On 2023/12/4 01:01, Juhyung Park wrote:
> Hi Gao,
> 
> On Mon, Dec 4, 2023 at 1:52 AM Gao Xiang <hsiangkao at linux.alibaba.com> wrote:
>>
>> Hi Juhyung,
>>
>> On 2023/12/4 00:22, Juhyung Park wrote:
>>> (Cc'ing f2fs and crypto as I've noticed something similar with f2fs a
>>> while ago, which may mean that this is not specific to EROFS:
>>> https://lore.kernel.org/all/CAD14+f2nBZtLfLC6CwNjgCOuRRRjwzttp3D3iK4Of+1EEjK+cw@mail.gmail.com/
>>> )
>>>
>>> Hi.
>>>
>>> I'm encountering a very weird EROFS data corruption.
>>>
>>> I noticed when I build an EROFS image for AOSP development, the device
>>> would randomly not boot from a certain build.
>>> After inspecting the log, I noticed that a file got corrupted.
>>
>> Is it observed on your laptop (i7-1185G7), yes? or some other arm64
>> device?
> 
> Yes, only on my laptop. The arm64 device seems fine.
> The reason that it would not boot was that the host machine (my
> laptop) was repacking the EROFS image wrongfully.
> 
> The workflow is something like this:
> Server-built EROFS AOSP image -> Image copied to laptop -> Laptop
> mounts the EROFS image -> Copies the entire content to a scratch
> directory (CORRUPT!) -> Changes some files -> mkfs.erofs
> 
> So the device is not responsible for the corruption, the laptop is.

Ok.

> 
>>
>>>
>>> After adding a hash check during the build flow, I noticed that EROFS
>>> would randomly read data wrong.
>>>
>>> I now have a reliable method of reproducing the issue, but here's the
>>> funny/weird part: it's only happening on my laptop (i7-1185G7). This
>>> is not happening with my 128 cores buildfarm machine (Threadripper
>>> 3990X).>
>>> I first suspected a hardware issue, but:
>>> a. The laptop had its motherboard replaced recently (due to a failing
>>> physical Type-C port).
>>> b. The laptop passes memory test (memtest86).
>>> c. This happens on all kernel versions from v5.4 to the latest v6.6
>>> including my personal custom builds and Canonical's official Ubuntu
>>> kernels.
>>> d. This happens on different host SSDs and file-system combinations.
>>> e. This only happens on LZ4. LZ4HC doesn't trigger the issue.
>>> f. This only happens when mounting the image natively by the kernel.
>>> Using fuse with erofsfuse is fine.
>>
>> I think it's a weird issue with inplace decompression because you said
>> it depends on the hardware.  In addition, with your dataset sadly I
>> cannot reproduce on my local server (Xeon(R) CPU E5-2682 v4).
> 
> As I feared. Bummer :(
> 
>>
>> What is the difference between these two machines? just different CPU or
>> they have some other difference like different compliers?
> 
> I fully and exclusively control both devices, and the setup is almost the same.
> Same Ubuntu version, kernel/compiler version.
> 
> But as I said, on my laptop, the issue happens on kernels that someone
> else (Canonical) built, so I don't think it matters.
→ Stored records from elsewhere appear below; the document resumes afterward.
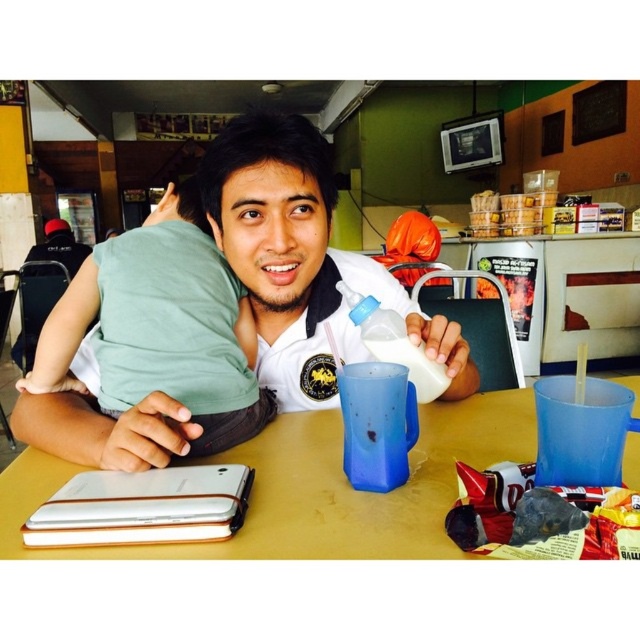 Who is more forward, (269, 536) or (429, 360)?

Point (269, 536) is more forward.

Can you confirm if yellow matte table at center is taller than white plastic bottle at center?

Incorrect, yellow matte table at center's height is not larger of white plastic bottle at center's.

Find the location of `yellow matte table at center`. yellow matte table at center is located at coordinates (314, 488).

This screenshot has width=640, height=640. Find the location of `yellow matte table at center`. yellow matte table at center is located at coordinates (314, 488).

Between white matte shirt at center and white plastic bottle at center, which one appears on the right side from the viewer's perspective?

From the viewer's perspective, white plastic bottle at center appears more on the right side.

Does white matte shirt at center appear over white plastic bottle at center?

Indeed, white matte shirt at center is positioned over white plastic bottle at center.

Image resolution: width=640 pixels, height=640 pixels. What are the coordinates of `white matte shirt at center` in the screenshot? It's located at (301, 260).

I want to click on white matte shirt at center, so click(x=301, y=260).

Who is positioned more to the left, white matte shirt at center or green cotton shirt at left?

From the viewer's perspective, green cotton shirt at left appears more on the left side.

Does point (224, 173) come farther from viewer compared to point (116, 340)?

Yes, point (224, 173) is farther from viewer.

At what (x,y) coordinates should I click in order to perform the action: click on white matte shirt at center. Please return your answer as a coordinate pair (x, y). The height and width of the screenshot is (640, 640). Looking at the image, I should click on 301,260. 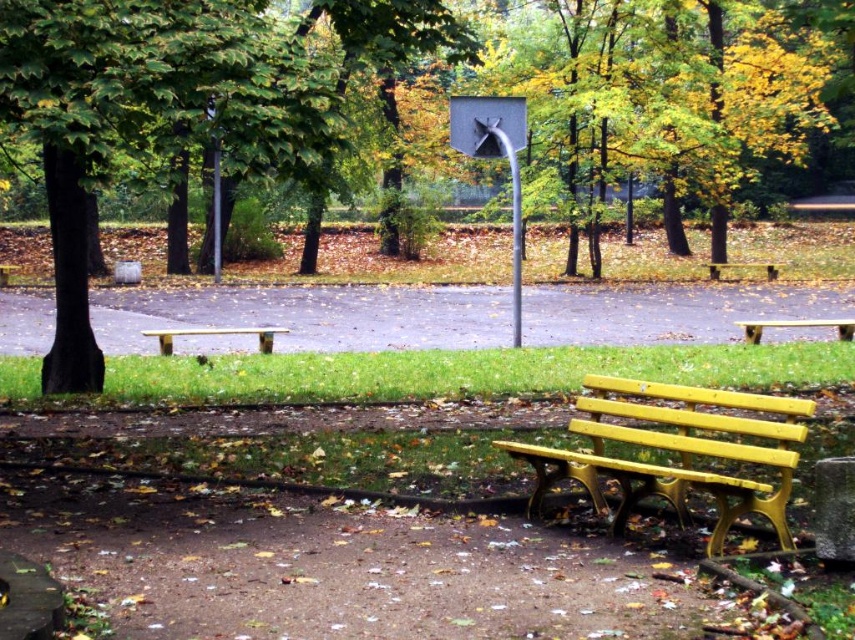 Question: Which point is closer to the camera taking this photo?

Choices:
 (A) (223, 332)
 (B) (516, 108)

Answer: (A)

Question: Does yellow plastic bench at lower right appear on the right side of wooden bench at center?

Choices:
 (A) yes
 (B) no

Answer: (A)

Question: Which object is positioned farthest from the yellow painted wood bench at center?

Choices:
 (A) wooden bench at center
 (B) metallic gray basketball hoop at center

Answer: (A)

Question: Estimate the real-world distances between objects in this image. Which object is closer to the yellow painted wood bench at center?

Choices:
 (A) yellow painted wood bench at right
 (B) yellow plastic bench at lower right
 (C) metallic gray basketball hoop at center
 (D) wooden bench at center

Answer: (C)

Question: Does yellow plastic bench at lower right appear over metallic gray basketball hoop at center?

Choices:
 (A) yes
 (B) no

Answer: (B)

Question: Can you confirm if yellow plastic bench at lower right is positioned above wooden bench at center?

Choices:
 (A) no
 (B) yes

Answer: (A) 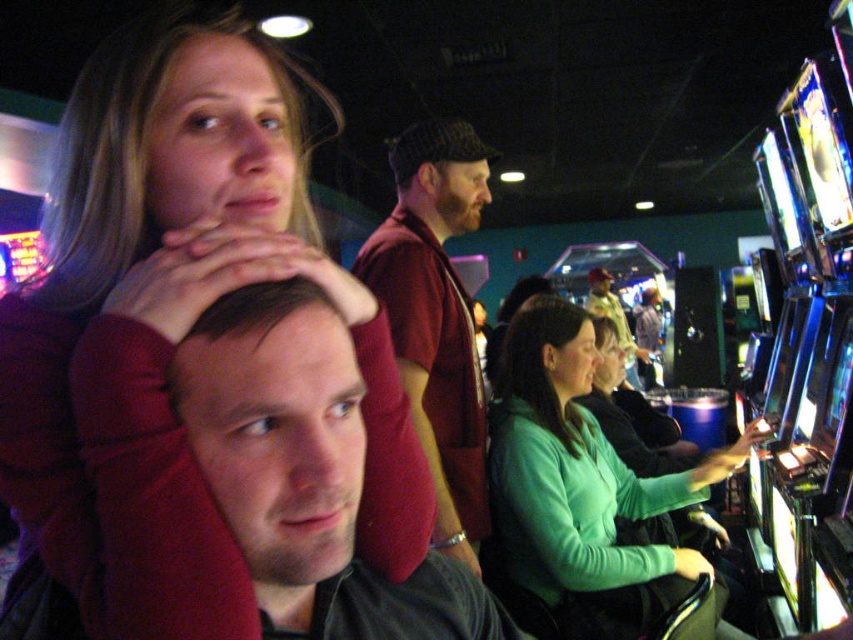 You are a photographer standing in the arcade and want to take a photo of the matte black shirt at center and the maroon sweater at center. Which one do you need to focus on first if you want to capture both clearly in the same frame?

The matte black shirt at center is located below the maroon sweater at center. Since the maroon sweater at center is higher up, you should focus on it first to ensure both are in focus as the matte black shirt at center is positioned lower.

You are standing in the arcade and want to find the matte black shirt at center. According to the coordinates provided, where should you look relative to the center of the image?

The matte black shirt at center is located at coordinates point 0.741 on the x axis and 0.360 on the y axis relative to the center of the image. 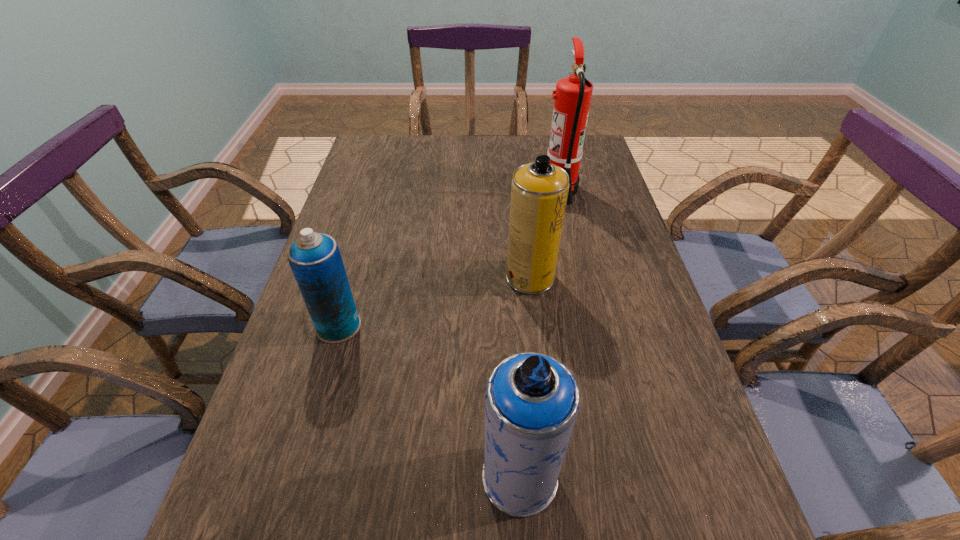 Find the location of a particular element. This screenshot has height=540, width=960. free space located on the left of the nearest object is located at coordinates (272, 477).

Where is `free spot located 0.120m on the back of the leftmost aerosol can`? The height and width of the screenshot is (540, 960). free spot located 0.120m on the back of the leftmost aerosol can is located at coordinates (354, 272).

Where is `object that is at the far edge`? object that is at the far edge is located at coordinates coord(573,94).

Find the location of a particular element. The height and width of the screenshot is (540, 960). object that is positioned at the left edge is located at coordinates (315, 260).

Find the location of a particular element. The image size is (960, 540). object that is at the right edge is located at coordinates (573, 94).

The image size is (960, 540). I want to click on object that is at the far right corner, so click(x=573, y=94).

The height and width of the screenshot is (540, 960). What are the coordinates of `free space at the far edge of the desktop` in the screenshot? It's located at (467, 170).

The height and width of the screenshot is (540, 960). In order to click on free space at the left edge of the desktop in this screenshot , I will do `click(373, 184)`.

The image size is (960, 540). Find the location of `blank space at the right edge of the desktop`. blank space at the right edge of the desktop is located at coordinates (577, 258).

Where is `free spot at the far left corner of the desktop`? free spot at the far left corner of the desktop is located at coordinates (404, 142). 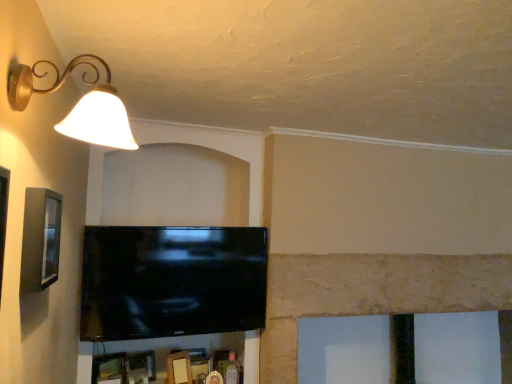 Question: Considering the relative positions of matte gold lampshade at upper left and black glossy tv at center in the image provided, is matte gold lampshade at upper left to the right of black glossy tv at center from the viewer's perspective?

Choices:
 (A) yes
 (B) no

Answer: (B)

Question: Can you confirm if matte gold lampshade at upper left is positioned to the left of black glossy tv at center?

Choices:
 (A) no
 (B) yes

Answer: (B)

Question: Is matte gold lampshade at upper left with black glossy tv at center?

Choices:
 (A) no
 (B) yes

Answer: (A)

Question: From a real-world perspective, is matte gold lampshade at upper left physically below black glossy tv at center?

Choices:
 (A) yes
 (B) no

Answer: (B)

Question: Can you confirm if matte gold lampshade at upper left is thinner than black glossy tv at center?

Choices:
 (A) yes
 (B) no

Answer: (B)

Question: From a real-world perspective, relative to matte gray picture frame at left, is matte gold lampshade at upper left vertically above or below?

Choices:
 (A) below
 (B) above

Answer: (B)

Question: From the image's perspective, is matte gold lampshade at upper left above or below matte gray picture frame at left?

Choices:
 (A) below
 (B) above

Answer: (B)

Question: Relative to matte gray picture frame at left, is matte gold lampshade at upper left in front or behind?

Choices:
 (A) front
 (B) behind

Answer: (A)

Question: In terms of width, does matte gold lampshade at upper left look wider or thinner when compared to matte gray picture frame at left?

Choices:
 (A) wide
 (B) thin

Answer: (A)

Question: Considering the relative positions of matte gray picture frame at left and black glossy tv at center in the image provided, is matte gray picture frame at left to the left or to the right of black glossy tv at center?

Choices:
 (A) right
 (B) left

Answer: (B)

Question: From the image's perspective, relative to black glossy tv at center, is matte gray picture frame at left above or below?

Choices:
 (A) below
 (B) above

Answer: (B)

Question: Is point (31, 218) positioned closer to the camera than point (132, 281)?

Choices:
 (A) farther
 (B) closer

Answer: (B)

Question: Looking at their shapes, would you say matte gray picture frame at left is wider or thinner than black glossy tv at center?

Choices:
 (A) wide
 (B) thin

Answer: (B)

Question: Is matte gray picture frame at left spatially inside matte gold lampshade at upper left, or outside of it?

Choices:
 (A) outside
 (B) inside

Answer: (A)

Question: From a real-world perspective, is matte gray picture frame at left positioned above or below matte gold lampshade at upper left?

Choices:
 (A) below
 (B) above

Answer: (A) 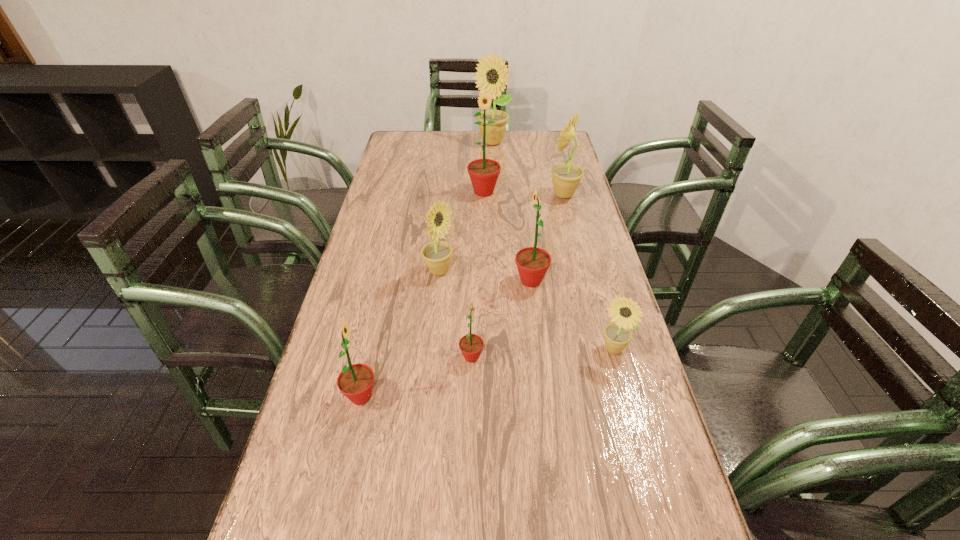 This screenshot has height=540, width=960. In order to click on vacant space located 0.400m on the face of the third biggest yellow sunflower in this screenshot , I will do `click(593, 271)`.

The height and width of the screenshot is (540, 960). Find the location of `vacant space located on the face of the leftmost sunflower`. vacant space located on the face of the leftmost sunflower is located at coordinates click(x=528, y=396).

At what (x,y) coordinates should I click in order to perform the action: click on vacant area located 0.230m on the face of the second nearest green sunflower. Please return your answer as a coordinate pair (x, y). This screenshot has height=540, width=960. Looking at the image, I should click on (580, 357).

Identify the location of vacant space located 0.330m on the face of the nearest yellow sunflower. This screenshot has height=540, width=960. click(657, 508).

This screenshot has width=960, height=540. I want to click on object that is at the far edge, so click(491, 70).

I want to click on object that is at the left edge, so pyautogui.click(x=356, y=381).

Locate an element on the screen. The image size is (960, 540). free point at the far edge is located at coordinates (527, 131).

In the image, there is a desktop. Identify the location of free space at the left edge. The image size is (960, 540). (398, 195).

Identify the location of free space at the right edge of the desktop. The width and height of the screenshot is (960, 540). (612, 475).

Where is `free spot at the far left corner of the desktop`? free spot at the far left corner of the desktop is located at coordinates (418, 156). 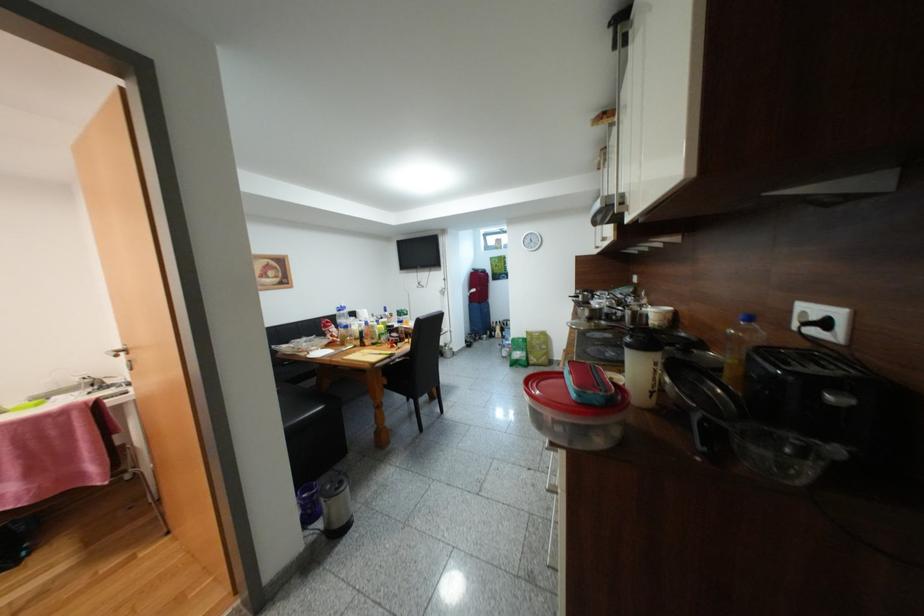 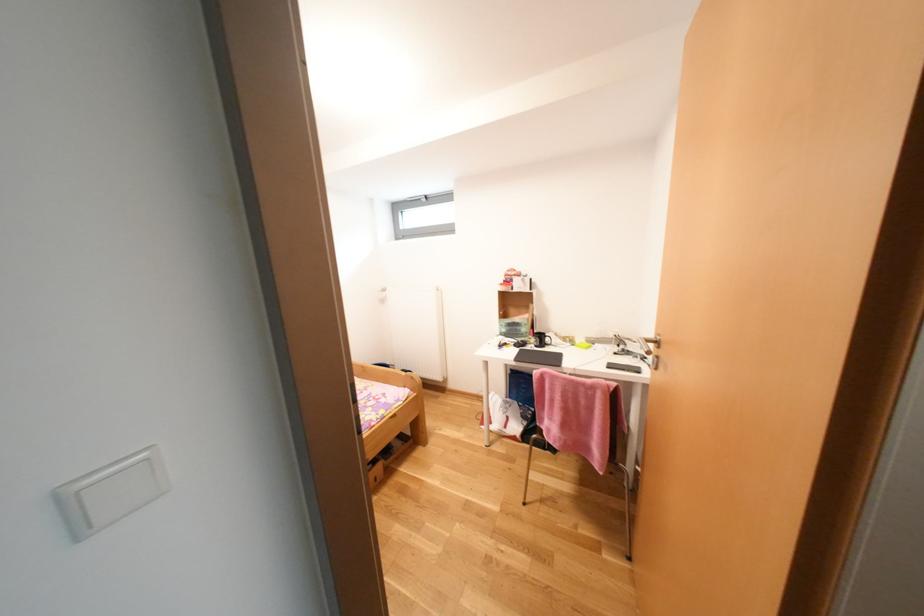 Question: The camera is either moving clockwise (left) or counter-clockwise (right) around the object. The first image is from the beginning of the video and the second image is from the end. Is the camera moving left or right when shooting the video?

Choices:
 (A) Left
 (B) Right

Answer: (B) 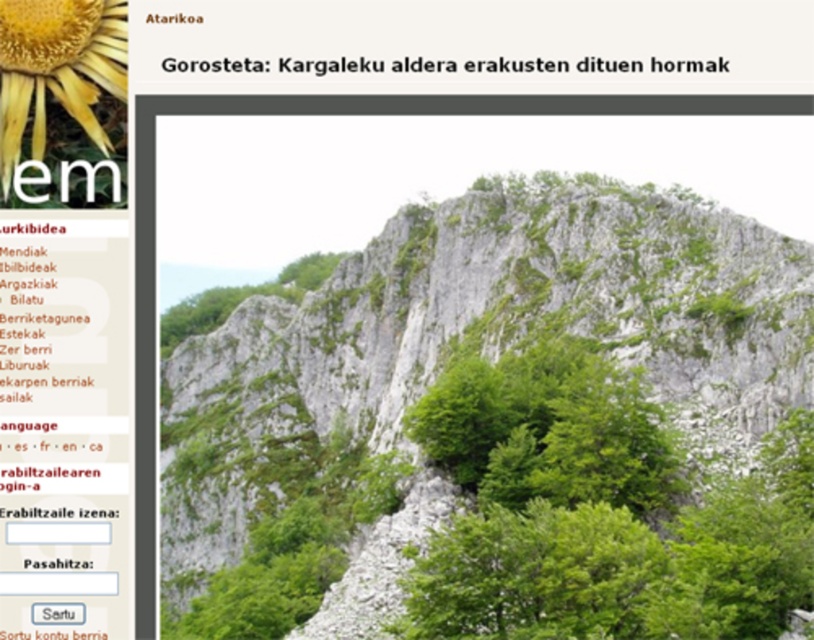 You are looking at the webpage image and want to determine which of the two points, point (77, 113) or point (327, 67), is nearer to you. Based on the image, which point is closer?

Point (77, 113) is closer to the camera than point (327, 67), so it is the closer one.

You are designing a virtual tour of this mountain scene. To place a hotspot for a pop up about the green leafy trees at center, what are their coordinates?

The green leafy trees at center are located at coordinates point (x=335, y=115).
The only thing I could say is that the kernel side has optimized
inplace decompression compared to fuse so that it will reuse the
same buffer for decompression but with a safe margin (according to
the current lz4 decompression implementation).  It shouldn't behave
different just due to different CPUs.  Let me find more clues
later, also maybe we should introduce a way for users to turn off
this if needed.

Thanks,
Gao Xiang